The government’s road transport decarbonisation strategy and its ability to respond to potentially disruptive shifts in the market, such as the emergence of driverless cars, will also be scrutinised. The inquiry is expected to cover all electric road vehicles, including buses, HGVs, cars, motorcycles and vans.
The Committee is inviting submissions on written evidence on the following issues by Thursday 13 April 2017 via the inquiry webpage:
- What are the key barriers to development of the UK’s electric vehicle market?
- Does the government’s Industrial Strategy sufficiently address the challenges and opportunities for electric vehicles?
- What support for purchase costs should the government provide after 2018, in response to the changing costs of electric vehicles?
- How best can the government ensure that there is consistent provision of charging infrastructure across the country?
- Is the government’s road transport decarbonisation strategy sufficiently flexible to adapt to potentially disruptive market trends such as driverless cars? How might these impact requirements for, and use of, charging infrastructure?
Chair of the Business, Energy and Industrial Strategy Committee, Iain Wright MP explained: “If the UK is to meet its decarbonisation goals and move successfully to a prosperous low carbon economy, then a thriving electric vehicles market is vital.

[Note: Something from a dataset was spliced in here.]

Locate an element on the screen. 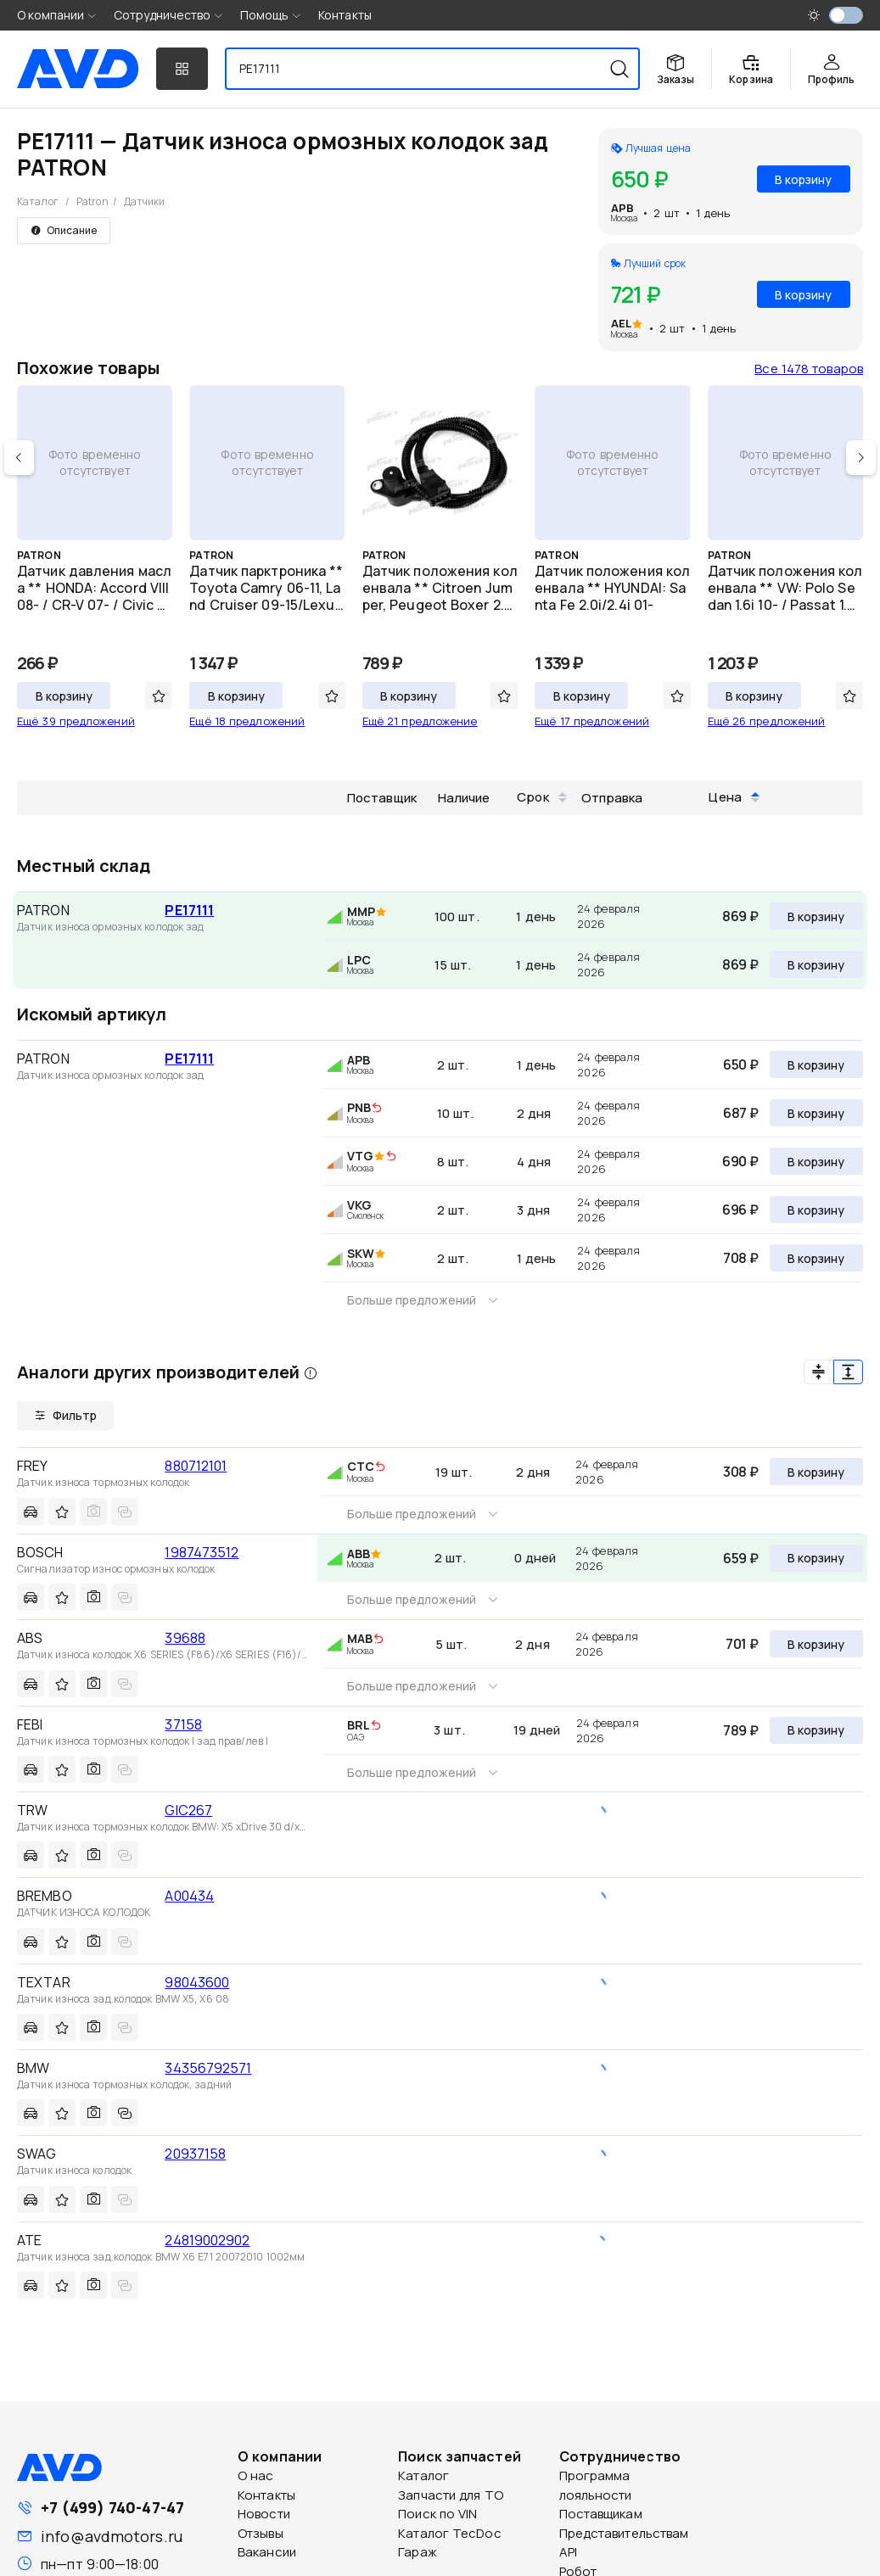 This screenshot has width=880, height=2576. MMP is located at coordinates (361, 911).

“Our inquiry will follow on closely from our recent investigation into Industrial Strategy. Its focus is to assess how the government’s approach to ‘picking winners’, in this case electric vehicles, can best exploit the opportunities arising from this technology as a means of enhancing the strengths of the UK automotive industry as well as moving to a low carbon economy. It will take a close look at the factors holding back the electric car market and examine options for how it can be better supported.

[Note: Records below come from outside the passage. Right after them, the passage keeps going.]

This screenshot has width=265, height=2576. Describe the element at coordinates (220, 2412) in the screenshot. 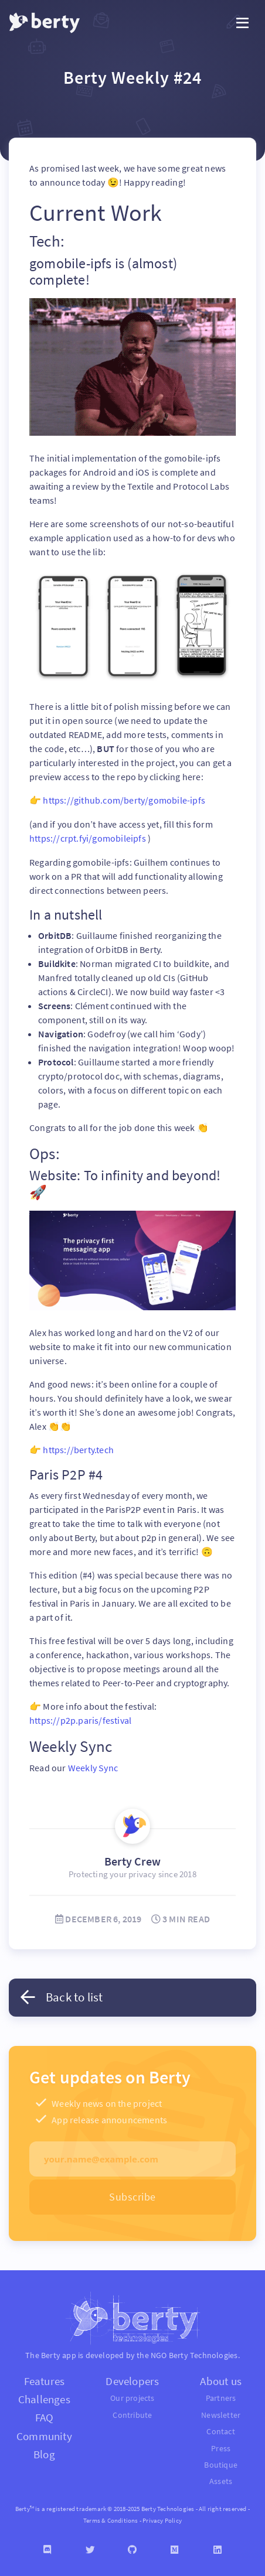 I see `Newsletter` at that location.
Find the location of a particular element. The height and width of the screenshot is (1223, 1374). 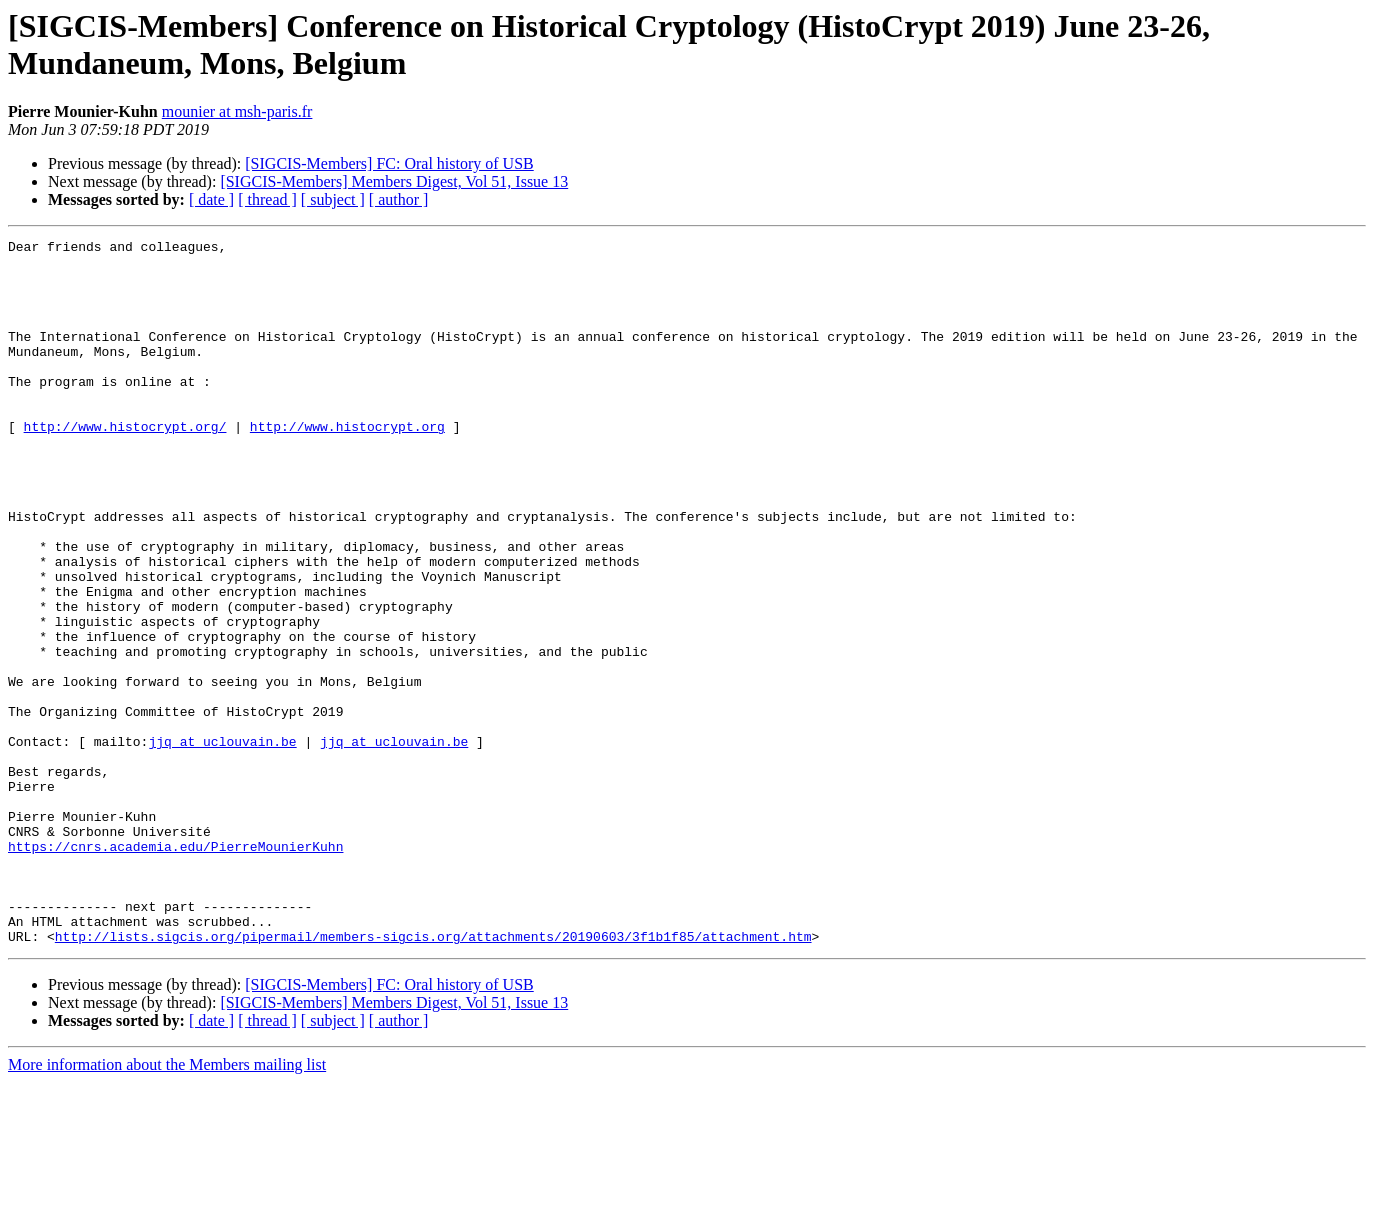 [ author ] is located at coordinates (399, 199).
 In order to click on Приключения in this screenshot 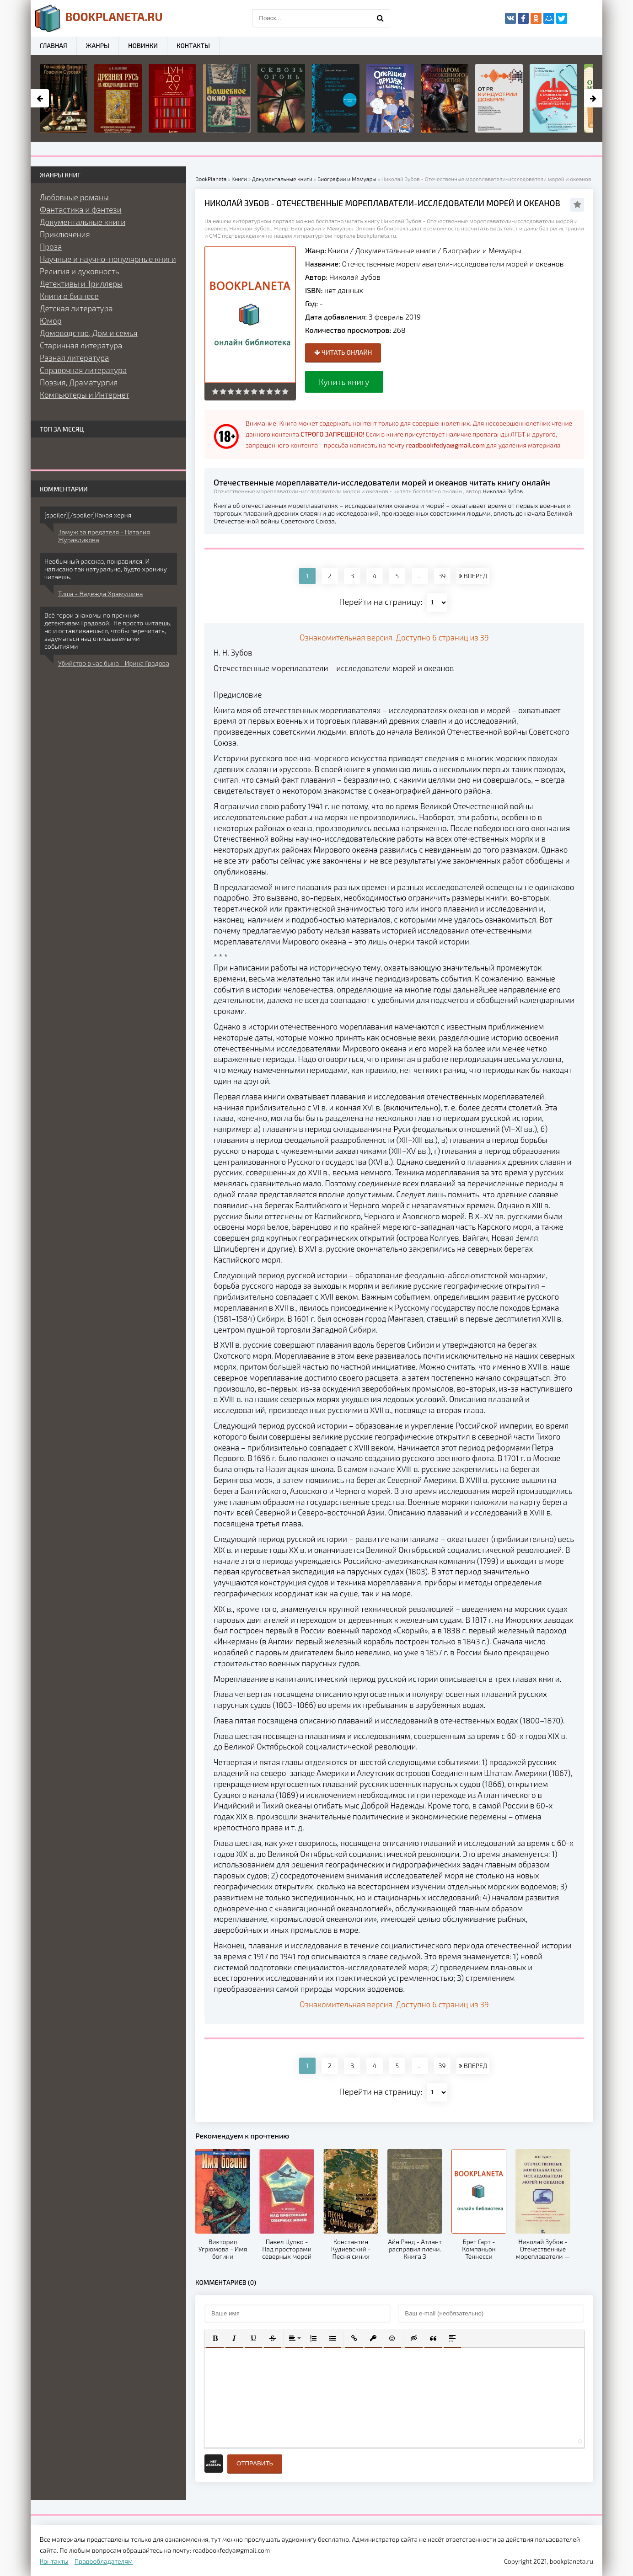 , I will do `click(65, 234)`.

“As a Committee, we want to investigate concerns that electric vehicle sales and roll-out are not as advanced as they should be and that people may be put off buying an electric car due to a postcode lottery of charging infrastructure, with the availability of charge points varying substantially across the country.”
This inquiry is expected to feed into a broader innovation inquiry due to be launched in the coming month.